Now, the problem is that “your side” will eventually resort to experiments which, it will be asserted, prove that subjectivity is “just” some complex neurological process, and the experiment will consist in isolating the effects of stimuli on the brain, and so on, but the so-called proof is impossible, in principle.  That is, one could have two completely isomorphic geometrical maps, visual maps, or mathematical maps of two brains, or of an actual brain and a virtual brain, but what are these maps going to tell us about the subjective experience in the actual brain?  There is in principle, a priori, no way of getting from the map to the experience.  This is what you are at pains to deny, the difference in kind between the physical-mathematical description of the experience and the experience itself.  This is why I said before that I agree that it will be very difficult to distinguish an act of free will from a determined physical act, but since we know in advance that this will be difficult, we had better take pains to make the distinction now.

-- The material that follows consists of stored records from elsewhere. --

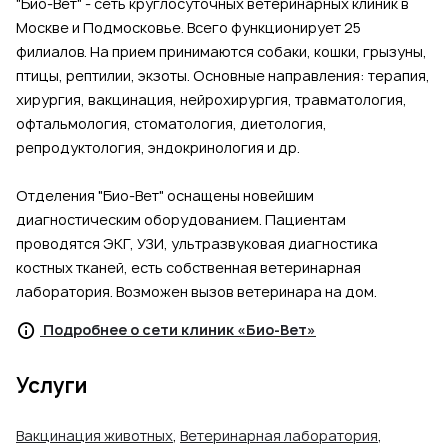
"Био-Вет" - сеть круглосуточных ветеринарных клиник в
Москве и Подмосковье. Всего функционирует 25
филиалов. На прием принимаются собаки, кошки, грызуны,
птицы, рептилии, экзоты. Основные направления: терапия,
хирургия, вакцинация, нейрохирургия, травматология,
офтальмология, стоматология, диетология,
репродуктология, эндокринология и др.
Отделения "Био-Вет" оснащены новейшим
диагностическим оборудованием. Пациентам
проводятся ЭКГ, УЗИ, ультразвуковая диагностика
костных тканей, есть собственная ветеринарная
лаборатория. Возможен вызов ветеринара на дом.
Подробнее о сети клиник «Био-Вет»
Услуги
Вакцинация животных
,
Ветеринарная лаборатория
,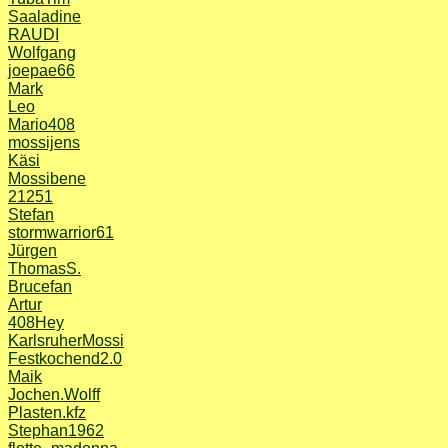
Saaladine
RAUDI
Wolfgang
joepae66
Mark
Leo
Mario408
mossijens
Käsi
Mossibene
21251
Stefan
stormwarrior61
Jürgen
ThomasS.
Brucefan
Artur
408Hey
KarlsruherMossi
Festkochend2.0
Maik
Jochen.Wolff
Plasten.kfz
Stephan1962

My contention is that the experience of willing cannot be an illusion.  What difference does it make if 99.5% of all acts that are experienced by humans as acts of free will are preceded by one nanosecond by a particular physical process?  I’ll grant that this is the case, I assume that it is the case, but so what?  Maybe the process appears to differ from case to case, maybe it doesn’t, maybe we can’t find the level of generality that explains the vast majority of cases according to one simple or complex process, all of that is moot.  We can’t get from the physical to the psychological, in principle, this is my contention.  The whole enterprise consists in what the philosophers call a “metabasis eis allo genos,” a “crossing over into another kind of thing.”  You say that we have no way of distinguishing between the map and the experience, while I say that we can and do know in advance that the two things are not the same.  Nothing I have said is inconsistent with the idea that acts of willing can be altered in their nature or effects by doing something to the brain.  To the contrary, I assume this to be the case.  I just don’t see how this changes the problem.  Perhaps my acts of will are affected by whether a butterfly alights on a particular flower in Brazil, or by what some intelligence in another galaxy is thinking or doing.  Does any of this really alter the fact that, in the end, there is an “I” who chooses to do, or to refrain from doing, this or that?  I can see that one can, and probably will, pile up contributory “causes” in the physical realm ad infinitum, but the actual act of willing will remain there, impervious and impregnable.

What I predict will occur in the realm of scientific psychology are therefore two scientific processes that are themselves at odds with one another and will never be reconciled.  On the one hand, there will be physical analysis at the micro level, and various mental acts will be associated with various predecessor neurophysiological processes.  Simultaneously, at a macro level other scientists will argue that it is incorrect to isolate the subject from this or that influence, influences which might extend to other galaxies and other possible worlds.   But in a parallel world to both of these movements in physical science will be the philosophical investigation of inwardness and the laws of subjectivity that belong to themselves, unless that investigation is destroyed by the hubris of physical science.  Basically, either the mental can be reduced to the physical or it cannot, either there is something called mind that is not merely physical, or there is not.

My contention is that an honest investigation of subjective experience proves that there is a mental realm which can govern the physical, or that mind governs body.  But supposing the contrary, that mind is just a physical process, what scientific experiment can be imagined that would prove that mind is just a physical process and that would not involve simply assuming what was to be demonstrated?